━━━ SUPPLIED MATERIAL ━━━

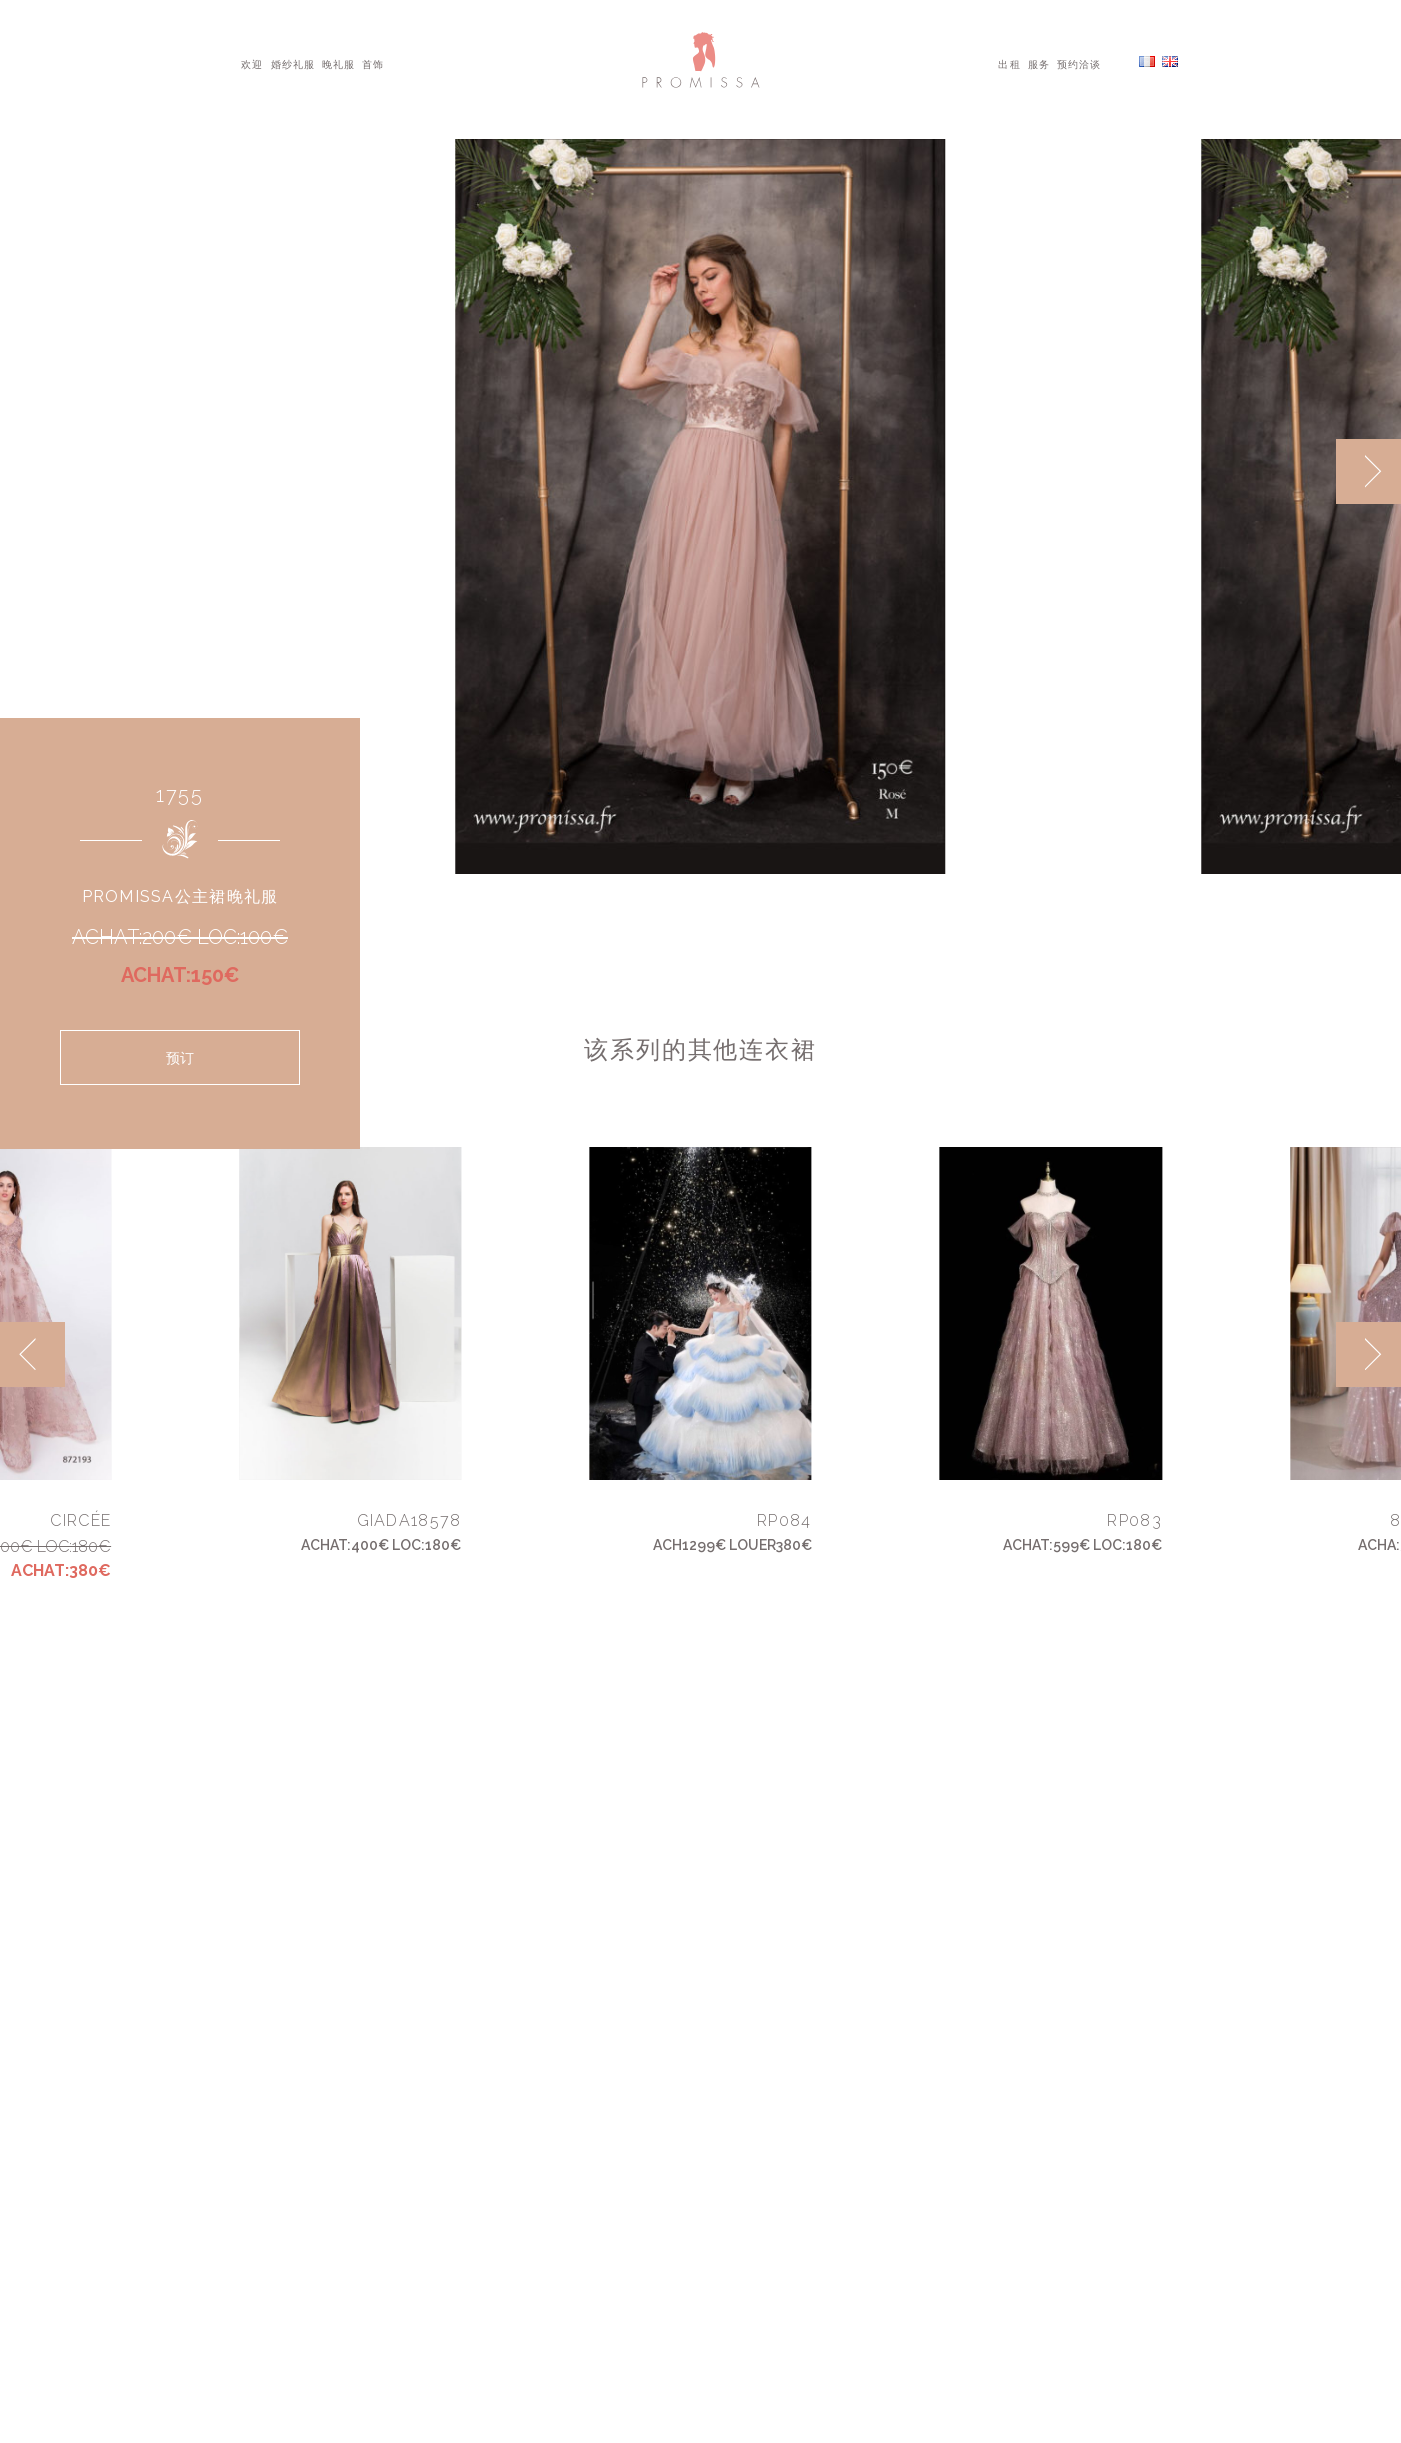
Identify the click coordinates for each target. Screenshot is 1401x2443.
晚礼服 (338, 63)
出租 (1009, 63)
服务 (1039, 63)
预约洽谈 (1079, 63)
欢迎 (252, 63)
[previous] (32, 1354)
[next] (1368, 471)
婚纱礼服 (293, 63)
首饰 (373, 63)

━━━

» **PROMPT**
Transcribe the records above exactly, leaving every picture out of the copy.

» **SOLVED PROBLEM**
Identify the click coordinates for each target. Screenshot is 1401x2443.
晚礼服 (338, 63)
出租 (1009, 63)
服务 (1039, 63)
预约洽谈 (1079, 63)
欢迎 (252, 63)
[previous] (32, 1354)
[next] (1368, 471)
婚纱礼服 (293, 63)
首饰 (373, 63)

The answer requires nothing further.